Guede was formally charged and held in preventive detention to await trial. Rather than plead not guilty and try clearing his name, Guede opted for a so-called “fast-track” trial which was his right under Italian law. Guede was returned to Italy on November 20, 2007. His trial began in February, 2008.
At trial, his claims of non-involvement in Kercher’s murder were thoroughly discredited by forensic and DNA evidence. His DNA was found all over Kercher’s bra strap. A bloody handprint was found on the bed under her body and it matched Guede’s handprint. Prosecutors could prove that he knew Kercher, that he had been present at the crime scene and that his DNA was found not only at the crime scene but also on and inside Kercher’s body.
Guede’s claim that Kercher had invited him into the flat and consented to sex was given no credibility by the panel of trial judges. On October 29, 2008 Guede was convicted of murder and sexual assault. He drew 30 years (later reduced to 16 years on appeal) and will soon be eligible for parole. It’s possible that he might be leaving prison before Knox and Sollecito’s cases are adjudicated.
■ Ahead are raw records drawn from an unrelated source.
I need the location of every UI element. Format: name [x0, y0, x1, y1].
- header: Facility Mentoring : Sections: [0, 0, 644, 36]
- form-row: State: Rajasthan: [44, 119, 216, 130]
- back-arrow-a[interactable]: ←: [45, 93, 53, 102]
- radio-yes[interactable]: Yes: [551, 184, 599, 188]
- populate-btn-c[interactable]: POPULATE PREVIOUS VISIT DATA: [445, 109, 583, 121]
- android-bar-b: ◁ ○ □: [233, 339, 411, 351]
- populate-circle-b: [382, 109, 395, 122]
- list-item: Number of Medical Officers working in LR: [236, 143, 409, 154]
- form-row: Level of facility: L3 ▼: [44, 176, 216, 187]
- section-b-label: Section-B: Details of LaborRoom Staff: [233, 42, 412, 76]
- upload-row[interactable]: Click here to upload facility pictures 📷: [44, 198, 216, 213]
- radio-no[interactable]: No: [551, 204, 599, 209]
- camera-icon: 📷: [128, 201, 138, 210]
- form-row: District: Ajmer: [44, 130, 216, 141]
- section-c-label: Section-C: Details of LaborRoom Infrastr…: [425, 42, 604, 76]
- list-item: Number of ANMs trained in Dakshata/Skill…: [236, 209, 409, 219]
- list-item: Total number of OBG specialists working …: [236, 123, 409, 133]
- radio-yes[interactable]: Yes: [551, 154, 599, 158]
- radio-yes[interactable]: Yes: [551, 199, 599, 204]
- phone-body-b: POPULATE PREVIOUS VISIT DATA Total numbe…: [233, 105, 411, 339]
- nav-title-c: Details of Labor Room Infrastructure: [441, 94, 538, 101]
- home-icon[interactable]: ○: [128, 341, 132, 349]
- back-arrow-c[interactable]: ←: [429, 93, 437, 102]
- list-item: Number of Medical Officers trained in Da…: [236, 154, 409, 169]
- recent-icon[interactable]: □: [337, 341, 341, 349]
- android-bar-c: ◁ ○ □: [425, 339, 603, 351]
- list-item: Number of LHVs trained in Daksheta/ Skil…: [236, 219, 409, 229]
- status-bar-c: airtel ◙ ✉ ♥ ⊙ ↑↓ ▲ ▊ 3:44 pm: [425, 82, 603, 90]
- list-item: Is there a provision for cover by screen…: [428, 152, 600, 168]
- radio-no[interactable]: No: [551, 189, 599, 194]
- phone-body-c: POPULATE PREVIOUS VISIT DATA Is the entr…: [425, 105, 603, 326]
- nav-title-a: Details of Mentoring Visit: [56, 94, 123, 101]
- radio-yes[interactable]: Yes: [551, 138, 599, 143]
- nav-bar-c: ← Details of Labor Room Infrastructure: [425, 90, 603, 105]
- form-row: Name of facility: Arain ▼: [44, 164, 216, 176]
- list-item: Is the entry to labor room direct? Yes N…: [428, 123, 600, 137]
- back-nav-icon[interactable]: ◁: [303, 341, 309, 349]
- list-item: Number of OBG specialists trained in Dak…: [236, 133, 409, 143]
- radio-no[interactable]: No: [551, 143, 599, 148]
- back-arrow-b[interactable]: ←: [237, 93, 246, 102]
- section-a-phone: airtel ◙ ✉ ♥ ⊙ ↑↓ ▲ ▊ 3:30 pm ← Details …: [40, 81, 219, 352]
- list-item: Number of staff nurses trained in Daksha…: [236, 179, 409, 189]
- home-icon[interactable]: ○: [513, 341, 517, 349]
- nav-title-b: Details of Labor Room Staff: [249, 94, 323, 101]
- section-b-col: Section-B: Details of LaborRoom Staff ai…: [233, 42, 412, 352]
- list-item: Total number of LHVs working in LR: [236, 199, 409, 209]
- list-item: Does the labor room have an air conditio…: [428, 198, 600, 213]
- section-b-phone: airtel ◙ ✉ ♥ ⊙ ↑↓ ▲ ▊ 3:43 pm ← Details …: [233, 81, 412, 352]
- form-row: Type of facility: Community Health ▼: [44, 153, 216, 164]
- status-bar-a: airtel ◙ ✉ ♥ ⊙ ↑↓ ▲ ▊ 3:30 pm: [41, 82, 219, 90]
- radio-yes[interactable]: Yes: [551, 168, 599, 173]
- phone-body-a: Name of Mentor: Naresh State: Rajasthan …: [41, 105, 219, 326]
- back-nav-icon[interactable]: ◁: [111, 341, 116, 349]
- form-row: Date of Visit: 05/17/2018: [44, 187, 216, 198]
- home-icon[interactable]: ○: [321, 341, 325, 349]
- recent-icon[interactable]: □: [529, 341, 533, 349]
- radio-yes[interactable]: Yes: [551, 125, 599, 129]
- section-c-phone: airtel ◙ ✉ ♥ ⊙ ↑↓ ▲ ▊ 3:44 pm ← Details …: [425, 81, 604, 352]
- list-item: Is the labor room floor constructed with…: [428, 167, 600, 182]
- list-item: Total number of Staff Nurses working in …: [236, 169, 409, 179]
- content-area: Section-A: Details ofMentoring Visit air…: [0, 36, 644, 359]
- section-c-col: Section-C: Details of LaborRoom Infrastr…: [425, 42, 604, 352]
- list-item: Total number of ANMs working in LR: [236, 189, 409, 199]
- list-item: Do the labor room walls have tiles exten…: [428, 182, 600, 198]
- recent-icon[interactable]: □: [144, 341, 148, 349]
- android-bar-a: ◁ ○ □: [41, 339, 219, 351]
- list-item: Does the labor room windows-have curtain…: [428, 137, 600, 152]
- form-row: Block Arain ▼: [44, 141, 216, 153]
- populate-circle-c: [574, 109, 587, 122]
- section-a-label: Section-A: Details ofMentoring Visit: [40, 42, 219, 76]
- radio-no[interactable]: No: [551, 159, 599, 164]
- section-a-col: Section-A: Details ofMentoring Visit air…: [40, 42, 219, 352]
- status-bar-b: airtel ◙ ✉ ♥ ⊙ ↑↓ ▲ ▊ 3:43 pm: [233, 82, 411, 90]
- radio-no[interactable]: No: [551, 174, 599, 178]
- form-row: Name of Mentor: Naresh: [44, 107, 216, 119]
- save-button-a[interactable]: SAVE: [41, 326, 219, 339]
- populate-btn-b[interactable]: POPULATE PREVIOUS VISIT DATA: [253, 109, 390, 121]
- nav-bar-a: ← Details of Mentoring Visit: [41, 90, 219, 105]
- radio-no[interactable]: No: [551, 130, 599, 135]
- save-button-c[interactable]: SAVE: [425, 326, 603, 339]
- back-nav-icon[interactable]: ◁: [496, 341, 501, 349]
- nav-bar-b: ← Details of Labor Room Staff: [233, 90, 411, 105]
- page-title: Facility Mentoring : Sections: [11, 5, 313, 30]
Despite Guede being by far the most likely suspect, Knox and Sollecito were still regarded by prosecutors and police as prime suspects. With their changing, contradictory stories, seeming lack of verifiable alibis and Italian forensic experts claiming to have found solid evidence of their participation, including DNA evidence linking Knox to what prosecutors claimed was the murder weapon and linking Sollecito to the clasp of Kercher’s bra, it wasn’t long before they were both formally charged with her murder and held to await trial. Their situation looked bleak.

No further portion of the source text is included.